Static binaries for a C++ application
ArangoDB is a multi-model database written in C++. It is a sizable application with an executable size of 38MB (stripped) and quite some library dependencies. We provide binary packages for Linux, Windows and MacOS, and for Linux we cover all major distributions and their different versions, which makes our build and delivery pipeline extremely cluttered and awkward. At the beginning of this story, we needed approximately 12 hours just to build and publish a release, if everything goes well.
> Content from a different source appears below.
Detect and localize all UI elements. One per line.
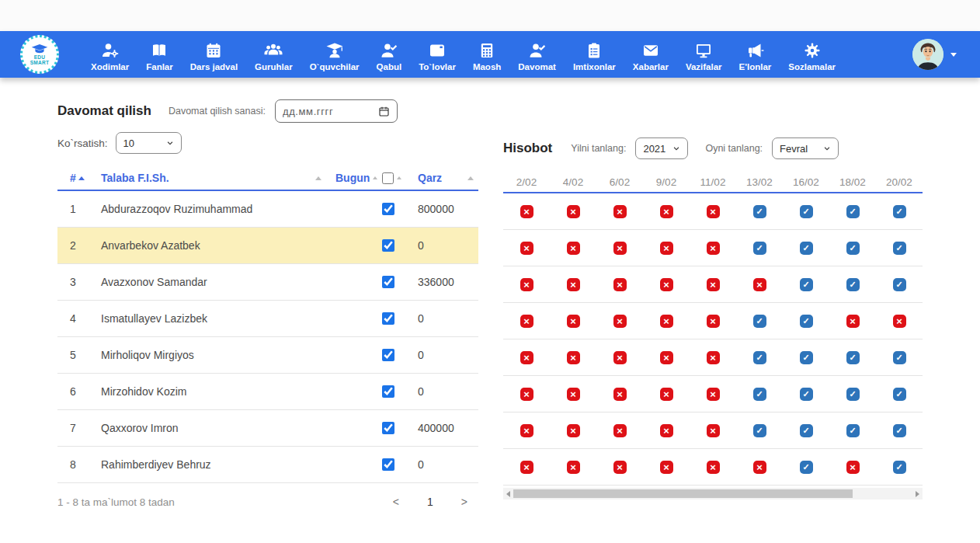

This is the beginning of a tale to attack this problem.
Motivation and rationale
Motivated by what we see in the world of Go where one can easily produce completely static binaries with no external dependencies that run on any Linux variant out there, we were asking ourselves whether a similar feat could be pulled off for a C++ program as well. The benefits of such a universal Linux executable are manifold:
- the same executable runs on any variant of Linux
- there are no external dependencies on libraries
- we only build the executable once and can wrap the same for multiple binary packages, which greatly speeds up the build and publication process
- the build environment can be confined to a single Docker image
- our customer support can much more easily reproduce issues because there are less variations in deployments
- core files can be analyzed across Linux variants
- we can provide smaller and more secure Docker images in the end
- the whole process is more robust and breaks less often because we depend on fewer distributions making no breaking changes
There are a few disadvantages, which we should not fail to disclose:
- security upgrades in any library we use are not applied automatically, but we have to wrap a new release
- we might use fewer different compilers for testing and warnings
- binaries are slightly larger
- processes running our executable cannot share physical RAM for library code with other processes
If you do not care about a discussion of these arguments, you can just jump to the next section to read about the technical details.
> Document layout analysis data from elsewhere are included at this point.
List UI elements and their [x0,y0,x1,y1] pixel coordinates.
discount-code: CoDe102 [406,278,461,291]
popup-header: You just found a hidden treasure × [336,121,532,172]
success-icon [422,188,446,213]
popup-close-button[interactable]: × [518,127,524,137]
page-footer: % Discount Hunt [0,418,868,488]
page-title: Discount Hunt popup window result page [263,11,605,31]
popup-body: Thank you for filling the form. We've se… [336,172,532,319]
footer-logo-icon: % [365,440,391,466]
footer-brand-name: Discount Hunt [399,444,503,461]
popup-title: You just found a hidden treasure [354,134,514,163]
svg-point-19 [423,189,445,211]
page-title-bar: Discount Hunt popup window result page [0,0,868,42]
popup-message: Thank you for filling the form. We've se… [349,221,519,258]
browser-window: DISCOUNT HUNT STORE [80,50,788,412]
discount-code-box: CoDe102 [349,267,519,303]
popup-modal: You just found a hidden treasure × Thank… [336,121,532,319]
I do not want to spend much time on discussing the benefits, because I find them quite compelling without further comment. So I just give the list of Linux distribution versions we currently support: Docker image, Centos6 (=RedHat6), Centos7 (=RedHat7), Fedora25, Debian8, Debian9, Ubuntu17.04 (=Ubuntu17.10), Ubuntu16.04, Ubuntu14.04, Ubuntu12.04, OpenSuse13.2. For all of them we build two binary packages (Community and Enterprise edition). This is 22 times! And imagine the benefits for our support team, who know from “Version 3.3.3” *exactly* which binary is running, regardless of Linux distribution. Note that we only supply packages for the `x86_64` (or `amd64`) architecture.
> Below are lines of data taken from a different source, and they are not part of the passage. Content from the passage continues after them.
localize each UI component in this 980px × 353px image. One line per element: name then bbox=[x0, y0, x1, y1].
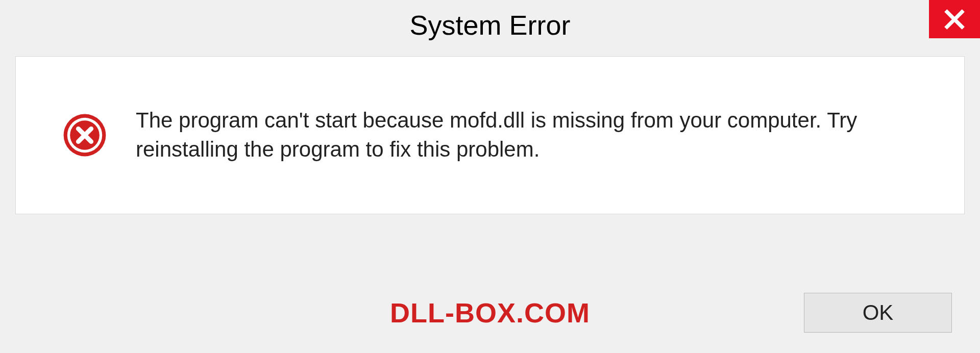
dialog-title: System Error bbox=[409, 9, 570, 41]
close-icon bbox=[943, 8, 966, 31]
watermark-text: DLL-BOX.COM bbox=[390, 297, 590, 329]
error-dialog: System Error The program can't start bec… bbox=[0, 0, 980, 353]
error-message: The program can't start because mofd.dll… bbox=[136, 106, 934, 164]
close-button[interactable] bbox=[929, 0, 980, 38]
message-panel: The program can't start because mofd.dll… bbox=[15, 56, 965, 214]
title-bar: System Error bbox=[0, 0, 980, 56]
dialog-footer: DLL-BOX.COM OK bbox=[0, 293, 980, 333]
ok-button[interactable]: OK bbox=[804, 293, 952, 333]
error-icon bbox=[62, 112, 108, 158]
Anyway, a few words about the above mentioned disadvantages are in order, and why I think these are insignificant for us in comparison to the benefits. Argument 1: Rollout of security updates in any library. Yes, if there is an important security update of a library we are using, then we have to act (for example `libssl`), build a new version and release it. However, we release patch level upgrades much more frequently (approximately twice per month) than the libraries we use. Furthermore, if someone upgrades a library, it is not guaranteed that they restart all processes using them! In particular a database server might remain running for a long time. So it is actually beneficial when we release an update and the automatic upgrade procedure catches it and restarts the database server with the new version. And releasing a new update is just getting much less painful and faster due to the static binaries. This covers argument 1.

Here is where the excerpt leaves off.